Ich zuckte nur mit den Schultern.
«Was?» Hela schaut mich prüfend an.
«Nichts. Wir können fahren, wenn du willst. Jureczek wird Englisch lernen und als Amerikaner aufwachsen, er wird Kaugummi kauen und in die Klubs gehen, Negermusik hören», erwidere ich.
«Kostek, was soll denn das … Wir hören doch nicht auf, Polen zu sein, wir kehren sofort zurück, sobald der Krieg aus ist.»
Arme Hela. Sie weiß nichts über mich, die arme Hela kennt mich nicht, sie glaubt, sie hätte jemand ganz anderen geheiratet.
«Aber mir wäre es wirklich lieber, Jureczek würde ein netter amerikanischer Junge», antworte ich. «Was ist denn schlecht an Jazz?»
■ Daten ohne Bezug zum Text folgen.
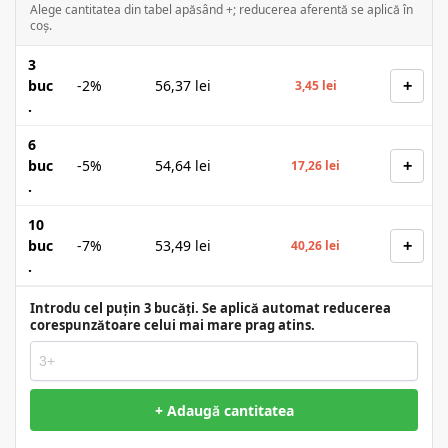
Alege cantitatea din tabel apăsând +; reducerea aferentă se aplică în
coș.
3
+
buc
-2%
56,37
lei
3,45
lei
.
6
+
buc
-5%
54,64
lei
17,26
lei
.
10
+
buc
-7%
53,49
lei
40,26
lei
.
Introdu cel puțin 3 bucăți. Se aplică automat reducerea
corespunzătoare celui mai mare prag atins.
+ Adaugă cantitatea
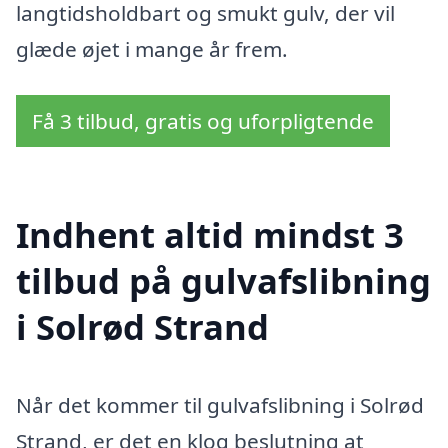
langtidsholdbart og smukt gulv, der vil
glæde øjet i mange år frem.
Få 3 tilbud, gratis og uforpligtende
Indhent altid mindst 3
tilbud på gulvafslibning
i Solrød Strand
Når det kommer til gulvafslibning i Solrød
Strand, er det en klog beslutning at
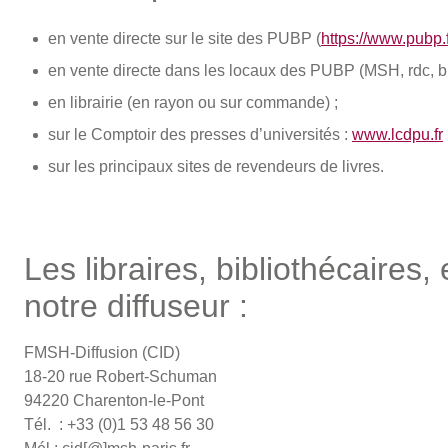
en vente directe sur le site des PUBP (
https://www.pubp.f
en vente directe dans les locaux des PUBP (MSH, rdc, b
en librairie (en rayon ou sur commande) ;
sur le Comptoir des presses d’universités :
www.lcdpu.fr
sur les principaux sites de revendeurs de livres.
Les libraires, bibliothécaires,
notre diffuseur :
FMSH-Diffusion (CID)
18-20 rue Robert-Schuman
94220 Charenton-le-Pont
Tél. : +33 (0)1 53 48 56 30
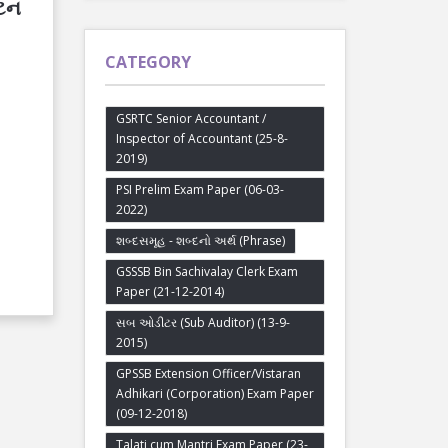
ાટન
CATEGORY
GSRTC Senior Accountant /
Inspector of Accountant (25-8-
2019)
PSI Prelim Exam Paper (06-03-
2022)
શબ્દસમૂહ - શબ્દનો અર્થ (Phrase)
GSSSB Bin Sachivalay Clerk Exam
Paper (21-12-2014)
સબ ઓડીટર (Sub Auditor) (13-9-
2015)
GPSSB Extension Officer/Vistaran
Adhikari (Corporation) Exam Paper
(09-12-2018)
Talati cum Mantri Exam Paper (23-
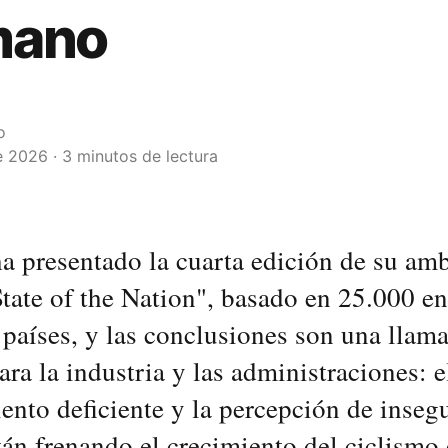
mano
o
e 2026 · 3 minutos de lectura
 presentado la cuarta edición de su am
tate of the Nation", basado en 25.000 e
países, y las conclusiones son una llam
ara la industria y las administraciones: e
nto deficiente y la percepción de inseg
stán frenando el crecimiento del ciclismo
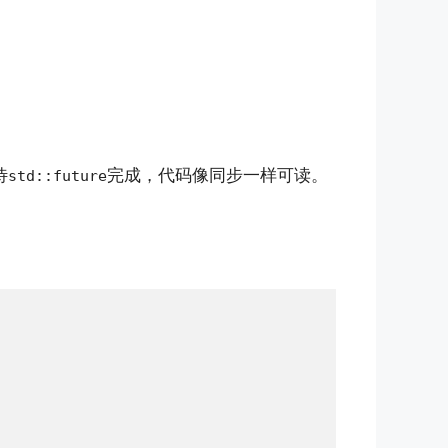
待
完成，代码像同步一样可读。
std::future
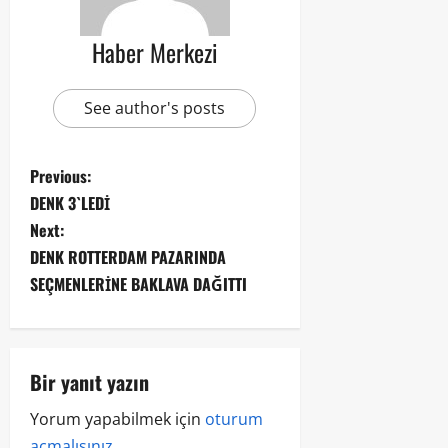
Haber Merkezi
See author's posts
Previous:
DENK 3`LEDİ
Next:
DENK ROTTERDAM PAZARINDA
SEÇMENLERİNE BAKLAVA DAĞITTI
Bir yanıt yazın
Yorum yapabilmek için
oturum
açmalısınız
.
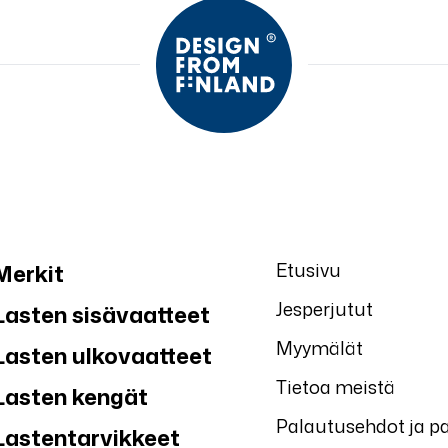
Etusivu
Merkit
Jesperjutut
Lasten sisävaatteet
Myymälät
Lasten ulkovaatteet
Tietoa meistä
Lasten kengät
Palautusehdot ja p
Lastentarvikkeet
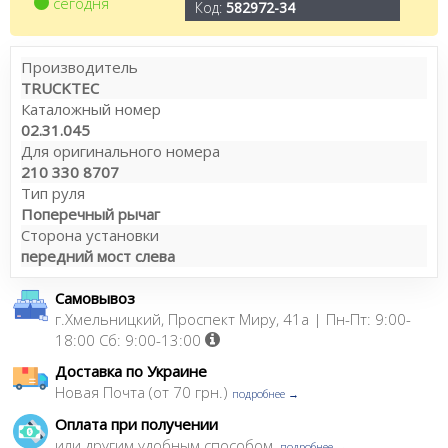
сегодня
Код:
582972-34
Производитель
TRUCKTEC
Каталожный номер
02.31.045
Для оригинального номера
210 330 8707
Тип руля
Поперечный рычаг
Сторона установки
передний мост слева
Самовывоз
г.Хмельницкий, Проспект Миру, 41а | Пн-Пт: 9:00-
18:00 Сб: 9:00-13:00
Доставка по Украине
Новая Почта (от 70 грн.)
подробнее →
Оплата при получении
или другим удобным способом,
подробнее →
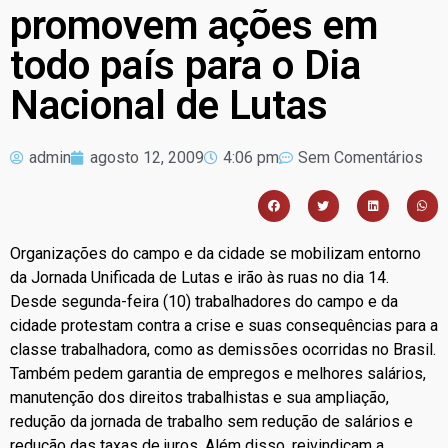
promovem ações em
todo país para o Dia
Nacional de Lutas
admin
agosto 12, 2009
4:06 pm
Sem Comentários
Organizações do campo e da cidade se mobilizam entorno
da Jornada Unificada de Lutas e irão às ruas no dia 14.
Desde segunda-feira (10) trabalhadores do campo e da
cidade protestam contra a crise e suas consequências para a
classe trabalhadora, como as demissões ocorridas no Brasil.
Também pedem garantia de empregos e melhores salários,
manutenção dos direitos trabalhistas e sua ampliação,
redução da jornada de trabalho sem redução de salários e
redução das taxas de juros. Além disso, reivindicam a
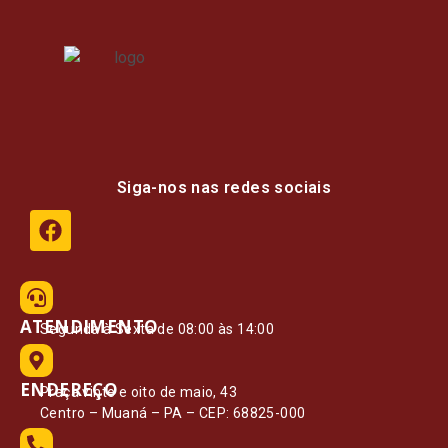
Siga-nos nas redes sociais
ATENDIMENTO
Segunda à Sexta de 08:00 às 14:00
ENDEREÇO
Praça vinte e oito de maio, 43
Centro – Muaná – PA – CEP: 68825-000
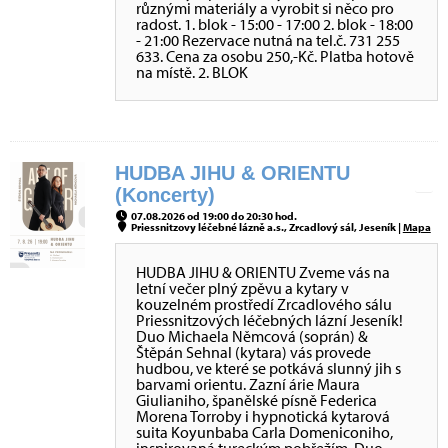
různými materiály a vyrobit si něco pro
radost. 1. blok - 15:00 - 17:00 2. blok - 18:00
- 21:00 Rezervace nutná na tel.č. 731 255
633. Cena za osobu 250,-Kč. Platba hotově
na místě. 2. BLOK
HUDBA JIHU & ORIENTU
(Koncerty)
07.08.2026 od 19:00 do 20:30 hod.
Priessnitzovy léčebné lázně a.s., Zrcadlový sál, Jeseník |
Mapa
HUDBA JIHU & ORIENTU Zveme vás na
letní večer plný zpěvu a kytary v
kouzelném prostředí Zrcadlového sálu
Priessnitzových léčebných lázní Jeseník!
Duo Michaela Němcová (soprán) &
Štěpán Sehnal (kytara) vás provede
hudbou, ve které se potkává slunný jih s
barvami orientu. Zazní árie Maura
Giulianiho, španělské písně Federica
Morena Torroby i hypnotická kytarová
suita Koyunbaba Carla Domeniconiho,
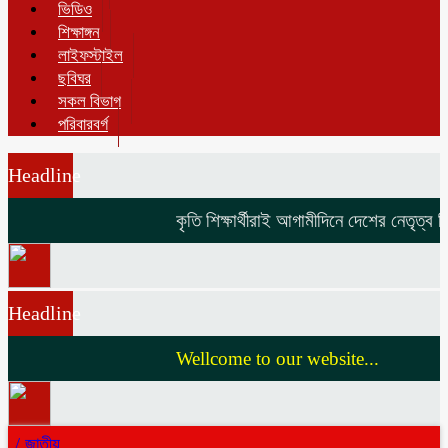
ভিডিও
শিক্ষাঙ্গন
লাইফস্টাইল
ছবিঘর
সকল বিভাগ
পরিবারবর্গ
Headline
কৃতি শিক্ষার্থীরাই আগামীদিনে দেশের নেতৃত্ব দ
Headline
Wellcome to our website...
/
জাতীয়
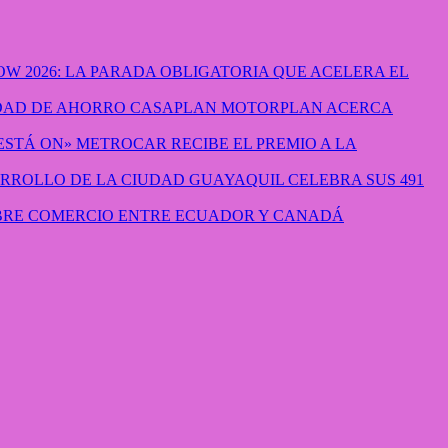
W 2026: LA PARADA OBLIGATORIA QUE ACELERA EL
CASAPLAN MOTORPLAN ACERCA
METROCAR RECIBE EL PREMIO A LA
GUAYAQUIL CELEBRA SUS 491
IBRE COMERCIO ENTRE ECUADOR Y CANADÁ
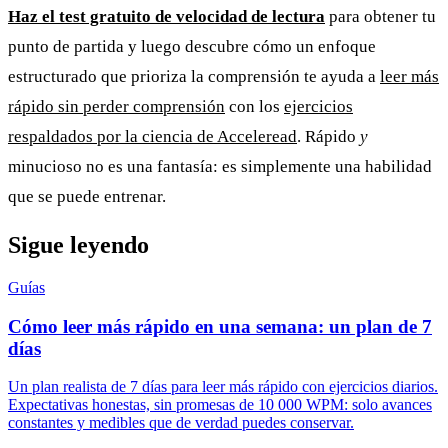
Haz el test gratuito de velocidad de lectura
para obtener tu
punto de partida y luego descubre cómo un enfoque
estructurado que prioriza la comprensión te ayuda a
leer más
rápido sin perder comprensión
con los
ejercicios
respaldados por la ciencia de Acceleread
. Rápido
y
minucioso no es una fantasía: es simplemente una habilidad
que se puede entrenar.
Sigue leyendo
Guías
Cómo leer más rápido en una semana: un plan de 7
días
Un plan realista de 7 días para leer más rápido con ejercicios diarios.
Expectativas honestas, sin promesas de 10 000 WPM: solo avances
constantes y medibles que de verdad puedes conservar.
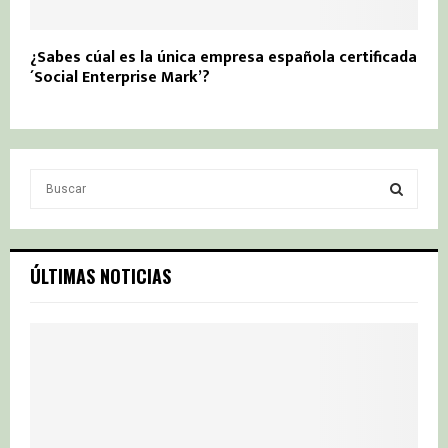
¿Sabes cúal es la única empresa española certificada
´Social Enterprise Mark’?
S
e
a
S
r
c
E
ÚLTIMAS NOTICIAS
h
f
A
o
r
R
:
C
H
Hela sieht mich mit ihrem Helablick an, dem gewöhnlichen Helablick, als hätte nichts sich geändert, als wäre kein Krieg und ich hätte einfach nur ein Paradox vorgeführt, allen Ernstes ein kontroverses Urteil geäußert, von dem Hela nicht wusste, was davon halten, also sieht sie mich an, wie sie es gelernt hat, mit diesem Blick: nicht zustimmen und sich nicht widersetzen.
«Ich muss mich hinlegen.»
«Papa hat eine Bitte an dich. Einer gewissen Łubieńska am Erlöserplatz ein Paket zu bringen. Ich habe Angst, mir wäre lieber, du tust es nicht. Das ist so eine Sache … wenn sie dich erwischen, erschießen sie dich. Verstehst du? Du sagst nein, ja? Ich habe Papa schon abgesagt, aber er ist ja hartnäckig.»
Und wieder, wieder: Helas kleine Versuche. Wird mein Kostuś sich der großartigen Unabhängigkeitstraditionen unserer Familie als würdig erweisen? Wird er sich so tapfer zeigen, wie der Ehemann von Helena Willemann de domo Peszkowska aus der Linie Jastrzębiec zu sein hat? Wird er den Tod nicht fürchten?
Ist mein Kostuś würdig, sich einen Polen zu nennen? Dummes Geschwätz.